Et d’abord de quelle médecine privée parle- t-on ?

Car en Tunisie coexistent cote à cote 02 secteurs médicaux privés aux caractéristiques différentes, ce qui prête souvent à confusion :

Un secteur que je qualifierais de « vitrine ou touristique » : cantonné dans les grandes cliniques des grandes villes côtières ou des régions touristiques, réfractaire à la CNAM, avec sa clientèle huppée, ou choisie parmi le gotha de la classe dite moyenne, qu’y a recourt par nécessité, mais qui travaille en grande partie avec la clientèle étrangère, surtout libyenne.

C’est vrai que ce secteur qui mobilise moins de 10% des médecins libéraux tunisiens se porte depuis la révolution libyenne plutôt à merveille, il n’y a qu’à voir le foisonnement des cliniques et autres centres médicaux à Jerba ou ailleurs, de plus il profite d’une opacité fiscale certaine par manque de traçabilité.
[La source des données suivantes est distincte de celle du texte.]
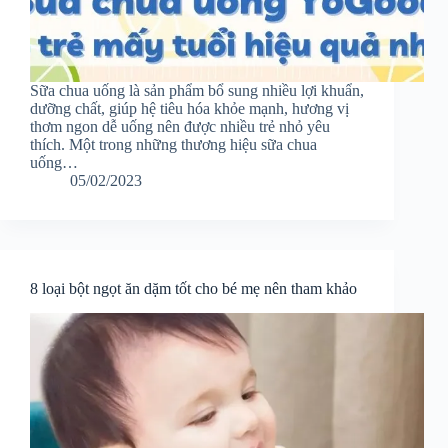
Sữa chua uống là sản phẩm bổ sung nhiều lợi khuẩn,
dưỡng chất, giúp hệ tiêu hóa khỏe mạnh, hương vị
thơm ngon dễ uống nên được nhiều trẻ nhỏ yêu
thích. Một trong những thương hiệu sữa chua
uống…
05/02/2023
8 loại bột ngọt ăn dặm tốt cho bé mẹ nên tham khảo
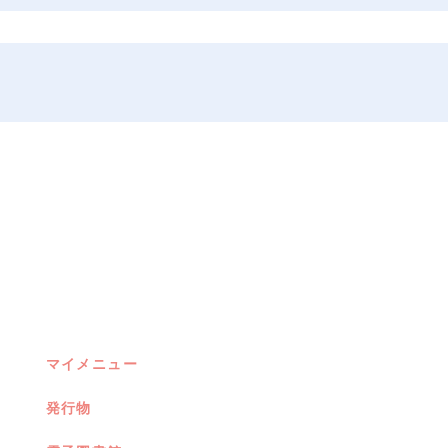
マイメニュー
発行物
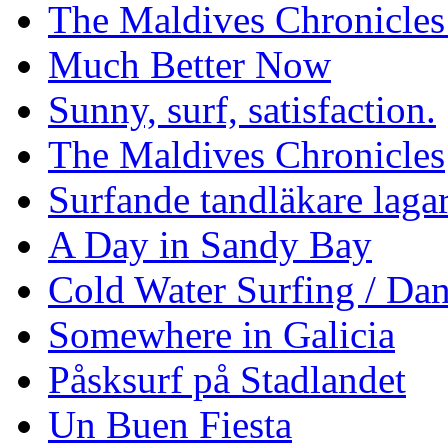
The Maldives Chronicles
Much Better Now
Sunny, surf, satisfaction.
The Maldives Chronicles
Surfande tandläkare laga
A Day in Sandy Bay
Cold Water Surfing / Da
Somewhere in Galicia
Påsksurf på Stadlandet
Un Buen Fiesta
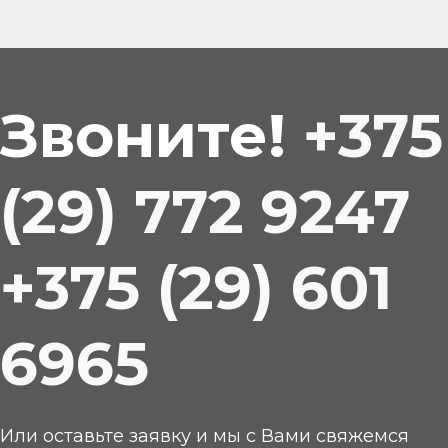
Звоните!
+375
(29) 772 9247
+375 (29) 601
6965
Или оставьте заявку и мы с Вами свяжемся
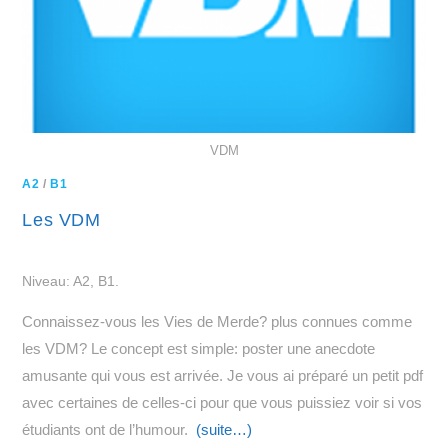
VDM
A2
/
B1
Les VDM
Niveau: A2, B1.
Connaissez-vous les Vies de Merde? plus connues comme
les VDM? Le concept est simple: poster une anecdote
amusante qui vous est arrivée. Je vous ai préparé un petit pdf
avec certaines de celles-ci pour que vous puissiez voir si vos
étudiants ont de l’humour.
(suite…)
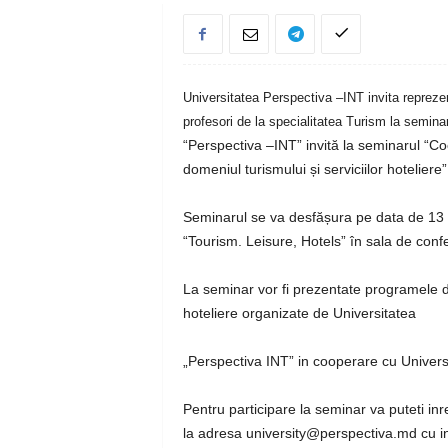
Universitatea Perspectiva –INT invita reprezenta
profesori de la specialitatea Turism la seminar
“Perspectiva –INT” invită la seminarul “Coo
domeniul turismului și serviciilor hoteliere”
Seminarul se va desfășura pe data de 13 ap
“Tourism. Leisure, Hotels” în sala de confe
La seminar vor fi prezentate programele de 
hoteliere organizate de Universitatea
„Perspectiva INT” in cooperare cu Universi
Pentru participare la seminar va puteti in
la adresa university@perspectiva.md cu in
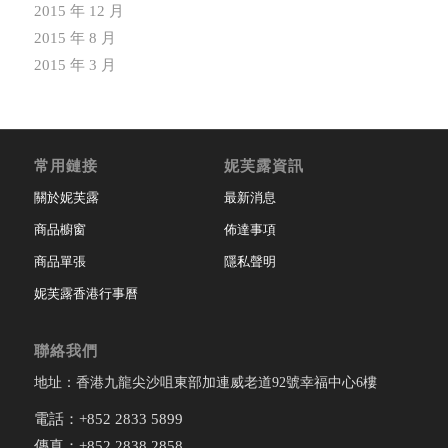
2015 年 12 月
2015 年 8 月
2015 年 3 月
常用鏈接
妮芙露資訊
關於妮芙露
最新消息
商品櫥窗
佈達事項
商品單張
隱私聲明
妮芙露香港行事曆
聯絡我們
地址：香港九龍尖沙咀東部加連威老道92號幸福中心6樓
電話：+852 2833 5899
傳真：+852 2838 2858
Ce secteur a aussi ses « vedettes » dont les revenus dépassent souvent ceux des vedettes du show bizz (Nous y reviendrons une autre fois).

Le secteur privé « basique ou de proximité », où exercent 90% des médecins privés, presque tous conventionnés avec la CNAM, ils fournissent prés de 50% de l’offre totale de soins en Tunisie, et sont donc une composante essentielle de notre système de santé, qu’il faut au contraire renforcer , et même aider fiscalement en supprimant la TVA sur la maladie, et en promulguant des incitations fiscales surtout aux profit des plus jeunes pour les inciter à s’installer dans les régions intérieures. Ce secteur est la véritable cheville ouvrière de notre système de santé et c’est lui qui souffre à raison de ces préjugés.

1er préjugé à corriger : Les médecins privés sont au régime forfaitaire !

La réponse est NON, les médecins libéraux comme tous les métiers libéraux sont tous au régime réel. La confusion vient du fait que ce régime réel comporte 02 variantes : avec ou sans, forfait d’assiette.

Pour les médecins qui choisissent le forfait d’assiette (ce qui n’est pas toujours à leur avantage), ils acceptent que leurs charges représentent au maximum 20% de leurs recettes, et fournissent donc un bilan simplifié aux services fiscaux (pas besoins de collecter les factures des différents fournisseurs), mais sont tenus dans tous les cas de déclarer leurs recettes réelles consignées sur un cahier paraphé par les services fiscaux.

Ainsi, selon le ministère des finances, pour 2013, chaque médecin libéral s’est acquitté d’une somme moyenne de 4708 D au fisc, ainsi, les médecins privés viennent en tête des professionnels libéraux quant au montant de leur contribution fiscale (loin devant les avocats et même les experts comptables qui se sont acquittés auprès du fisc en 2013 respectivement des sommes de 1905 D et 4619 D).

2ème préjugé à corriger : Les médecins privés contribuent moins que leurs homologues du secteur public !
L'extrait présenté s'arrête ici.